Each line containing the word "more" must be copied from the material below.

BEGIN GIVEN ENTRIES

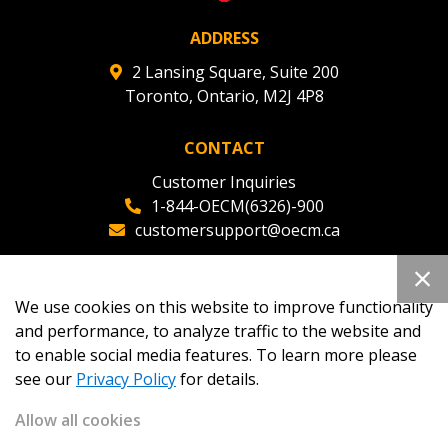
ADDRESS
2 Lansing Square, Suite 200
Toronto, Ontario, M2J 4P8
CONTACT
Customer Inquiries
1-844-OECM(6326)-900
customersupport@oecm.ca
Office Reception
(647) 800-8811
We use cookies on this website to improve functionality
oecmadmin@oecm.ca
and performance, to analyze traffic to the website and
to enable social media features. To learn more please
see our
Privacy Policy
for details.
Allow all cookies
Copyright 2026
OECM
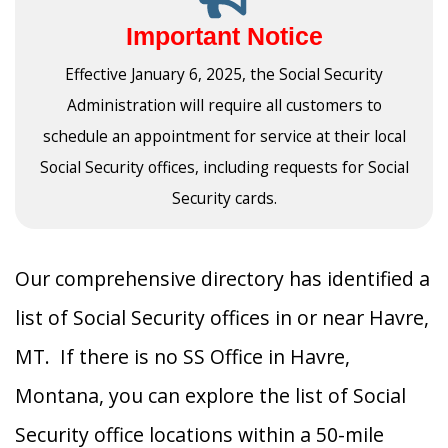
Important Notice
Effective January 6, 2025, the Social Security
Administration will require all customers to
schedule an appointment for service at their local
Social Security offices, including requests for Social
Security cards.
Our comprehensive directory has identified a
list of Social Security offices in or near Havre,
MT. If there is no SS Office in Havre,
Montana, you can explore the list of Social
Security office locations within a 50-mile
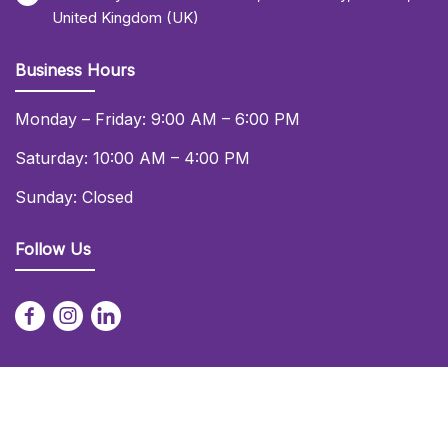
United Kingdom (UK)
Business Hours
Monday – Friday: 9:00 AM – 6:00 PM
Saturday: 10:00 AM – 4:00 PM
Sunday: Closed
Follow Us
© 2026 Daniel Lay Event Services Ltd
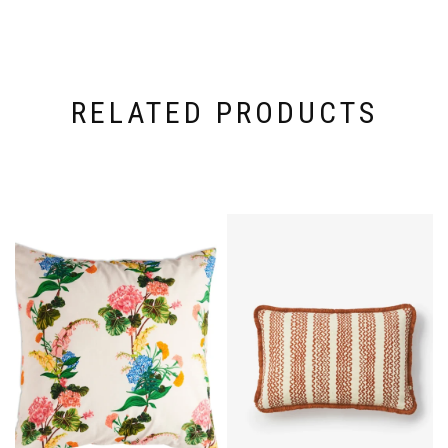
RELATED PRODUCTS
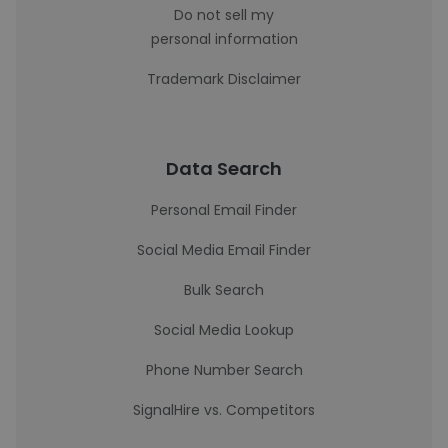
Do not sell my
personal information
Trademark Disclaimer
Data Search
Personal Email Finder
Social Media Email Finder
Bulk Search
Social Media Lookup
Phone Number Search
SignalHire vs. Competitors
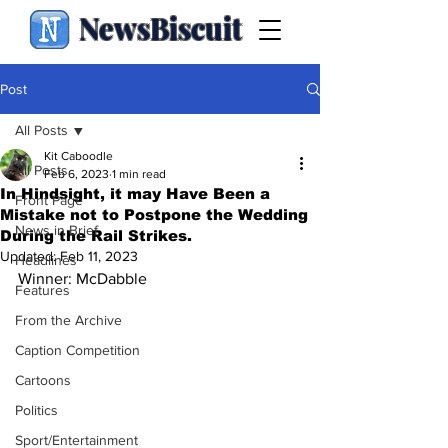
NewsBiscuit
Post
All Posts
Kit Caboodle
All Posts
Feb 6, 2023
1 min read
In Hindsight, it may Have Been a
Front Page
Mistake not to Postpone the Wedding
News in Brief
During the Rail Strikes.
Updated:
Feb 11, 2023
Headlines
Winner: McDabble
Features
From the Archive
Caption Competition
Cartoons
Politics
Sport/Entertainment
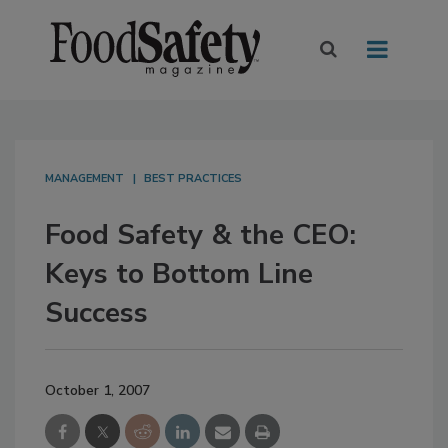
MANAGEMENT
BEST PRACTICES
Food Safety & the CEO:
Keys to Bottom Line
Success
October 1, 2007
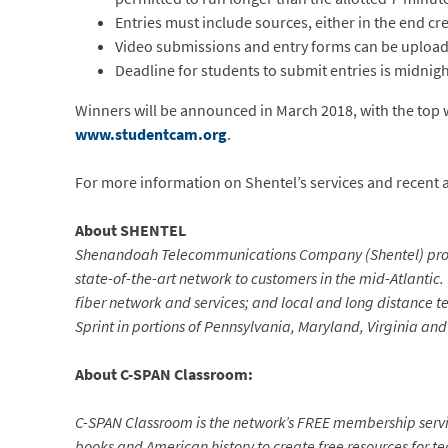
Entries must include sources, either in the end cre
Video submissions and entry forms can be uploade
Deadline for students to submit entries is midnig
Winners will be announced in March 2018, with the top wi
www.studentcam.org
.
For more information on Shentel’s services and recent act
About SHENTEL
Shenandoah Telecommunications Company (Shentel) provid
state-of-the-art network to customers in the mid-Atlantic.
fiber network and services; and local and long distance te
Sprint in portions of Pennsylvania, Maryland, Virginia and
About C-SPAN Classroom:
C-SPAN Classroom is the network’s FREE membership servic
books and American history to create free resources for te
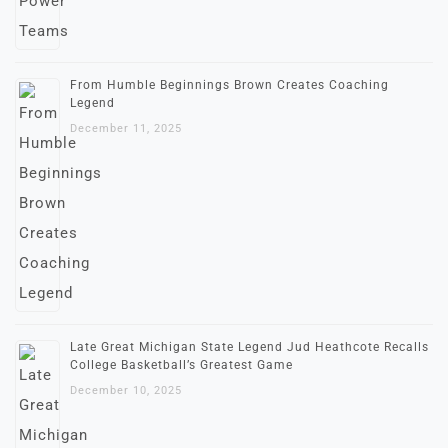
From Humble Beginnings Brown Creates Coaching
Legend
December 11, 2025
Late Great Michigan State Legend Jud Heathcote Recalls
College Basketball’s Greatest Game
December 10, 2025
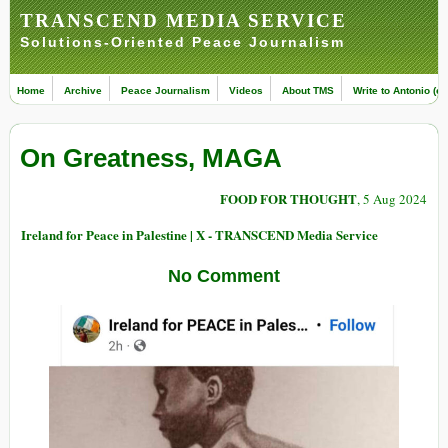
TRANSCEND MEDIA SERVICE
Solutions-Oriented Peace Journalism
Home
Archive
Peace Journalism
Videos
About TMS
Write to Antonio (ed
On Greatness, MAGA
FOOD FOR THOUGHT
, 5 Aug 2024
Ireland for Peace in Palestine | X - TRANSCEND Media Service
No Comment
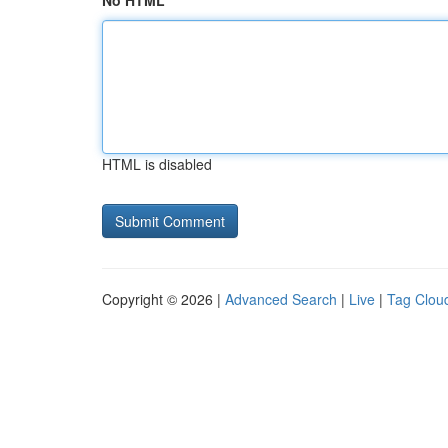
No HTML
HTML is disabled
Copyright © 2026 |
Advanced Search
|
Live
|
Tag Clou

END GIVEN ENTRIES

- REPLY TO THE EXERCISE -
to enable social media features. To learn more please
For more information on Shentel’s services and recent act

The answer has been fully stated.